No, you need to be (1) absolutely top tier talent and generally be willing to (2) live your job. Finance is not cushy. It's cut-throat, ridiculously competitive, extremely intensive, and very results oriented (to a fault - see: Taleb). Obviously having a nice school and a good network will obviously give you a better than average chance at getting your foot in the door, but nothing beyond that.

The main reason you see a disproportionate number of people with nice sounding names on their resume in high positions is because to get that nice sounding name on your resume, you already needed to be an elite academic outlier before joining them.

Like imagine I started a basketball school - and was able to get a disproportionate share of people 6'6" or taller to enroll. I'm going to be pumping out a disproportionate share of NBA professionals, regardless of what my school does. Not because of my school, not because of some special hook-up with the NBA, but because of my ability to grab a disproportionate share of 6'6" types who, in turn, make up a disproportionate share of world class basketball players.

corimaith an hour ago | parent [-]

> Not because of my school, not because of some special hook-up with the NBA, but because of my ability to grab a disproportionate share of 6'6" types who, in turn, make up a disproportionate share of world class basketball players.

But you need to be clear about what that actually means in the context of finance or consulting.

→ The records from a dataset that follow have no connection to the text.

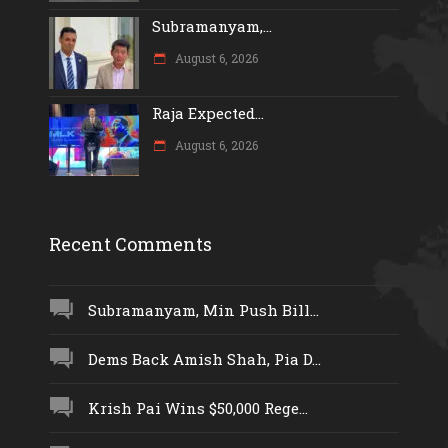
Subramanyam,...
August 6, 2026
Raja Expected...
August 6, 2026
Recent Comments
Subramanyam, Min Push Bill...
Dems Back Amish Shah, Pia D...
Krish Pai Wins $50,000 Rege...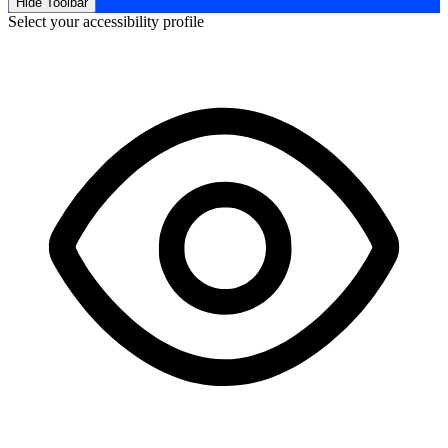
Hide Toolbar
Select your accessibility profile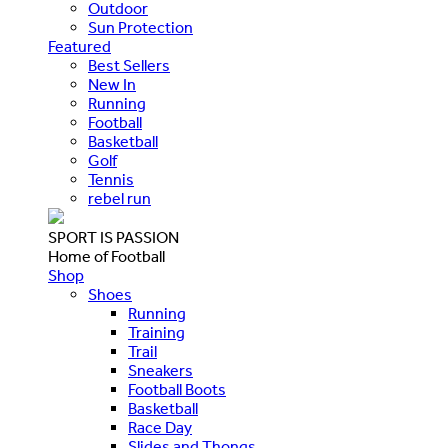
Outdoor
Sun Protection
Featured
Best Sellers
New In
Running
Football
Basketball
Golf
Tennis
rebel run
SPORT IS PASSION
Home of Football
Shop
Shoes
Running
Training
Trail
Sneakers
Football Boots
Basketball
Race Day
Slides and Thongs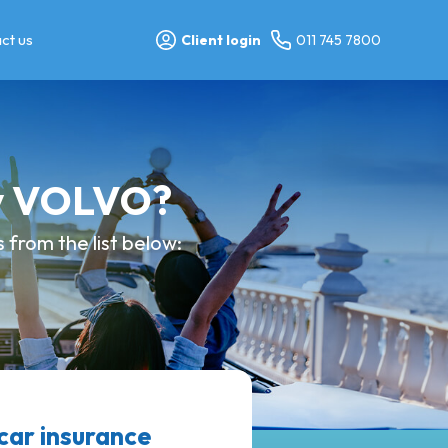
ct us
Client login
011 745 7800
my VOLVO?
from the list below:
ar insurance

Because if it's building relationships and bringing in clients, your major has very little to do with it than a function of your social class as the accumulation of the enviroment you're brought up in. There are millions in China or India who could probably do the grunt work in IB, but it's highly doubtful their cultural differences, especially if they come from working middle/working class will impress clients in the same way as someone with a marginally worse working ethic but speaking the same language and a charismatic personality that can pull in others. That's talent in it's own way, but unrelated to academic achivements.

laidoffamazon 2 days ago | parent | prev [-]

BCG consultants and traders at Five Rings are very much not financially constrained after undergrad (about $100-200k difference between them but either way)

Cheer2171 2 days ago | parent | prev [-]

Your assumption is ignorant.

Most Ivy League schools have free tuition if your parents household income is below $200-$100k and full ride room and board if below $100-60k.

Rich kids can get cut off from their parents.

tartoran 2 days ago | parent | next [-]

Rich kids do get cut off from their parents but that's usually when they get off the rails, e.g start doing drugs or drinking heavily, drop out of school. When attending university most of them get some form of support from their rich families.

laidoffamazon 2 days ago | parent | prev [-]

I want to improve my communication skills so I’d love pointers on this.

Where exactly did I imply that it was the cost of the degree that is the constraint? Everyone knows poor kids and even middle class kids don’t pay anything to go to elite schools. I simply don’t think that means they face financial constraints exiting undergrad (or during undergrad). Why would they when HRT is paying $500k for new grads?

There’s this weird belief that I should feel sorry for people that didn’t come from means but got into Yale or Brown or Stanford. Sorry, they’re just as alien and inrelatable to me as Jeff Bezos’ kids. These people are in an entirely different plane of existence and ability so I have a lot of trouble thinking they wouldn’t have unlimited opportunities exiting university that I can’t even dream of.